Subtropical Sochi is welcoming the Winter Olympics. The town continues to rejoice in its reputation as “Russia’s third capital”. But when swissinfo.ch went to visit, it found sharply differing opinions about the Games among local people.
For anyone visiting Sochi for the first time, there’s one important thing to realise: the area known as “greater Sochi” stretches for some 140 kilometres along the coast. Its traffic snarl-ups amaze even Muscovites, who are no stranger to jams themselves. And Adler, the site of the international airport, is not a separate town, as many people think, but simply a district of Sochi. Adler – the Olympic Park – and Krasnaya Polyana are where the Olympic competitions will be held.
As you fly into Sochi, you can see the sea, which puts you in a positive frame of mind, and it is hard to remember that you are not here on holiday, but to work. It’s difficult to square the presence of magnolias and palm trees with the knowledge that this is the capital of the Winter Olympics.
So what do the locals feel about what is happening here? Taxi driver Rafael Chokolyan has been living in Sochi for more than 20 years. He came from Abkhazia [a disputed territory just south of Sochi] after the dissolution of the Soviet Union and is looking forward to the Games.
“The town is changing before our very eyes. New roads, flyovers and infrastructure are being built,” he says.
But Igor Parkhomenko, a private entrepreneur and native of the town, thinks it would have been better for the Games to have been held elsewhere. We met in central Sochi. The temperature was 16 degrees Celsius, the sun was shining – a welcome change from freezing, grey Bern.
Sochi lies on the Black Sea, at the foot of the mountains of the Northern Caucasus.
It has a population of 430,000, drawn from more than 100 different ethnic groups.
It covers an area of 200,000 hectares, of which 30,000 are made up of gardens, areas of trees and natural conservation areas. The town stretches for about 140 km along the coast.
Sochi is located in the humid subtropical zone, at a latitude of 43 degrees north – the same latitude as Nice, Toronto, Almaty and Vladivostok.
According to Forbes magazine, in 2012 Sochi was the best Russian city to do business in.
Parkhomenko has a small office not far from the station. As we walked towards it, I remarked on the plethora of construction cranes and of course on the abundance of southern vegetation in Sochi. “There’s still a lot of this sort of beauty here,” he commented.
He recalled the unenthusiastic reception that local people gave to the news that the Winter Games had been awarded to Sochi. Many of his friends from other regions wondered what the problem was.
“‘You’re really hard to please; you’re awarded such a big event and you’re complaining about it’ – that’s what they said. But just let them come and live on the building site, with its continuous rumbling and lorries churning up mud and creating dust,” he said.

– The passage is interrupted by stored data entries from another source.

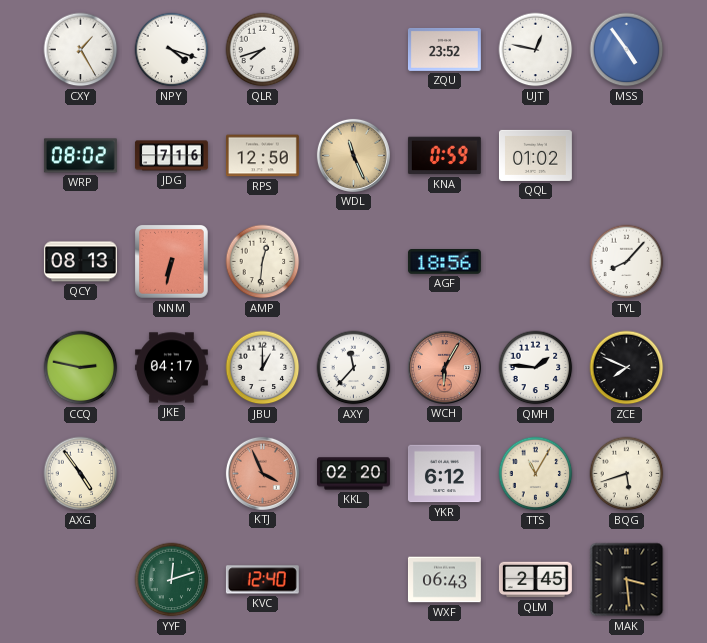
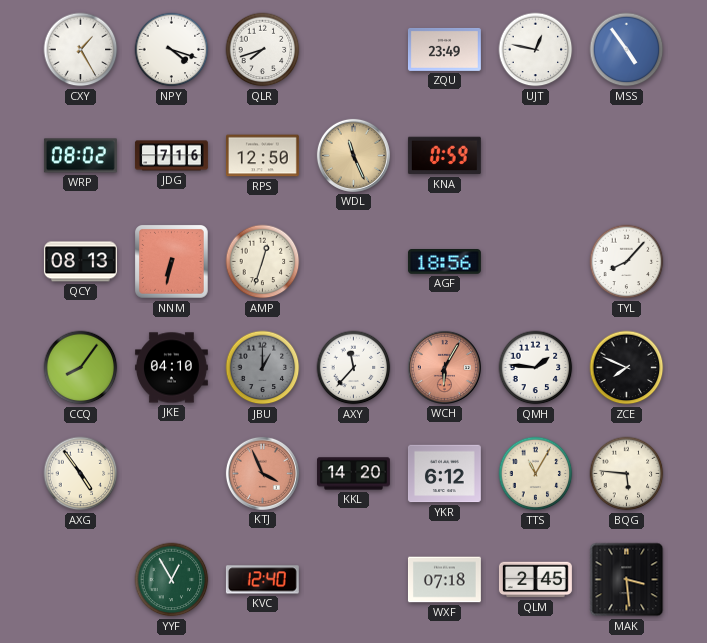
ZQU: 23:52 -> 23:49
QQL: 01:02 -> none
AMP: 12:31 -> 12:33
CCQ: 2:47 -> 8:06
JKE: 04:17 -> 04:10
JBU dial: white -> grey
KKL: 02:20 -> 14:20
BQG: 5:42 -> 5:46
YYF: 12:12 -> 12:55
WXF: 06:43 -> 07:18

“The huge scale of the work means that infrastructure keeps breaking down: if it’s not the water supply, it’s the gas that gets cut. And there’s an awful lot of construction going on: sports facilities, flyovers, commercial properties and hotels. And it’s been like that for the past six years.”
Chokolyan had a different take. “All this building work doesn’t just produce noise and dust. It has advantages too. It’s created new jobs. People are pleased. I don’t know how much they earn on the construction sites, but if they are working it means they are happy with it all: the work, working conditions and the money.”
He did have one grumble. “I have to wash my car twice a day. But they will get everything ship-shape and wash away the dust, and our Sochi will be left sparkling”.
Igor Parkhomenko says locals weren’t enthusiastic at first (swissinfo.ch)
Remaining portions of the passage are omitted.